Summaries/Apache/Flume.md

52 lines
1.5 KiB
Markdown

---
title: Flume
updated: 2022-05-24 18:29:31Z
created: 2021-05-04 14:58:11Z
---
# Apache Flume
Streaming data into cluster
Developed with Hadoop in mind
- Build-in sinks fir HDFS and Hbase
- Originally made to handle log aggregation
***Flume is buffering data before delivering to the cluster.***
## Anatomy of a Flume Agent and Flow
![Flume Agent](https://flume.apache.org/_images/DevGuide_image00.png?)

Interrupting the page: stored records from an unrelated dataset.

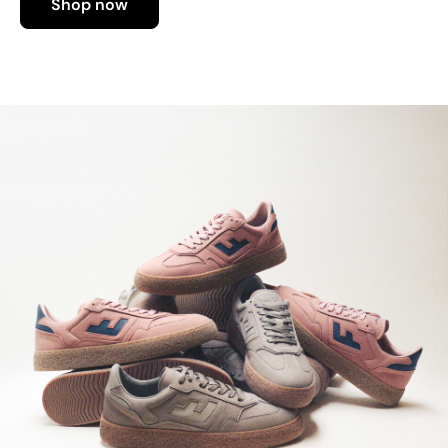
Shop now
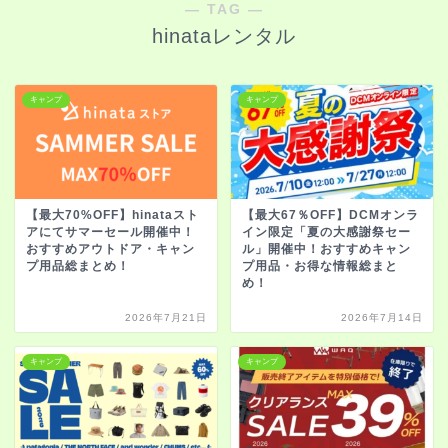
― TAG ―
hinataレンタル
キャンプ
キャンプ
【最大70%OFF】hinataスト
【最大67％OFF】DCMオンラ
アにてサマーセール開催中！
イン限定「夏の大感謝祭セー
おすすめアウトドア・キャン
ル」開催中！おすすめキャン
プ用品総まとめ！
プ用品・お得な情報総まと
め！
2026年7月21日
2026年7月14日
キャンプ
キャンプ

### Three components of a Flume Agent:
- Source
- Where data is comming from
- Optionally Channel Selectors and Interceptors
- Selectors:
- based on some selection the data is sent somewhere
- Interceptors:
- Data can add or reschape the data
- Channel
- how the data is transferred between Source and Sink (via memory or files)
- Sink
- Where the data is going
- multiple Sinks and can be organized into Sink Groups
- A Sink can connect to only ***one*** Channel
- Channel is notified te delete a message once the Sink processes it
### Build-in Source Types:
- Spooling directory, Avro (specific Hadoop format), Kafka, Exec (command-line), Thrift, Netcat (tcp/ip), HTTP, Custom, etc
### Build-in Sink Types:
- HDFS, Hive, HBase, Avro, Thrift, Elasticsearch, Kafka,Custom
Flume Example
![example](../_resources/FlumeExample.png)
First layer close to source and proces data. ie are in a local datacenter.
The second layer collects from and incests into the sink.
Between first amnd second layer of agents are source AVRO and Sink AVRO to transfer data very efficient.